Conscious Cat

August 12, 2012 17 Comments

Conscious Cat Sunday: restlessness

Posted by Ingrid

cat_on_window_seat 

You get peace of mind not by thinking about it or imagining it,
but by quietening and relaxing the restless mind. – Unknown

Have you ever met a restless cat? I didn’t think so. Cats do everything they do mindfully. Whether they’re eating, grooming or sleeping, they’re fully present. We could learn a lot from them.

Even though a certain amount of restlessness can propel you out of a rut and toward personal growth, constantly feeling anxious, nervous, agitated or on edge is not good for your mental, spiritual and physical health. I know that whenever I feel restless, it’s usually either because I’m trying to do too much, or because there’s something going on in my life that I’m not willing to deal with.

Regardless of what causes restlessness, the only way to deal with it is to calm your mind. Here are some tips on how to do that:

Spend quiet time alone. You can’t be everything to everybody. Carve out some time for yourself every day, even if it’s only a few minutes.
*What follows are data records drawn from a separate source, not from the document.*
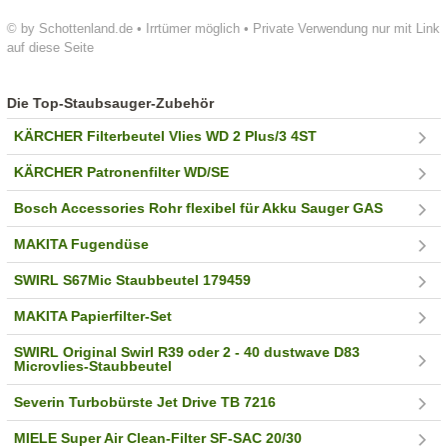
© by Schottenland.de • Irrtümer möglich • Private Verwendung nur mit Link
auf diese Seite
Die Top-Staubsauger-Zubehör
KÄRCHER Filterbeutel Vlies WD 2 Plus/3 4ST
KÄRCHER Patronenfilter WD/SE
Bosch Accessories Rohr flexibel für Akku Sauger GAS
MAKITA Fugendüse
SWIRL S67Mic Staubbeutel 179459
MAKITA Papierfilter-Set
SWIRL Original Swirl R39 oder 2 - 40 dustwave D83
Microvlies-Staubbeutel
Severin Turbobürste Jet Drive TB 7216
MIELE Super Air Clean-Filter SF-SAC 20/30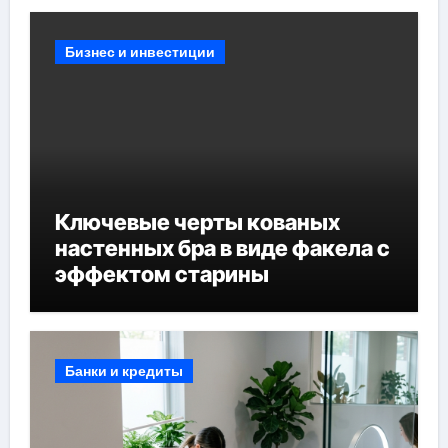
Бизнес и инвестиции
Ключевые черты кованых
настенных бра в виде факела с
эффектом старины
Банки и кредиты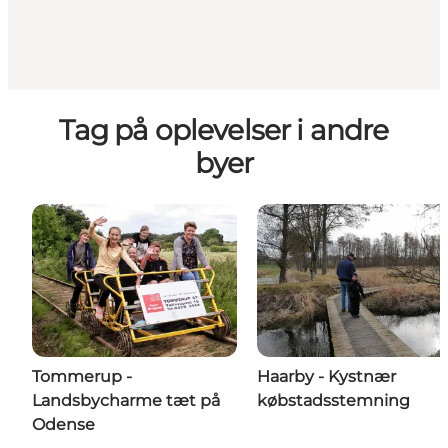
Tag på oplevelser i andre
byer
Tommerup -
Haarby - Kystnær
Landsbycharme tæt på
købstadsstemning
Odense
Change your thought patterns. When you feel restless, the thoughts and images that go through your mind are usually pretty chaotic, jumping from one thing to the next. Try to short-circuit these negative thought patterns by taking a deep breath, and reframing the thoughts into something more positive.

Spend time in nature. Walking in an open field, spending time by a stream or by the ocean, enjoying a gorgeous view, even just looking out a a tree in your backyard, can bring serenity to your mind.

Spend time with your cats. There is nothing more peaceful to me than watching a sleeping cat. An interesting thing that has been happening to me is that during the times when I feel the most restless, Ruby will jump up on my lap and, after taking a thorough bath, will settle in for a nice long nap. I’m effectively forced to relax, because, of course, I wouldn’t think of interrupting and displacing her!

Do you often feel restless? Do you have any tips on how to cope?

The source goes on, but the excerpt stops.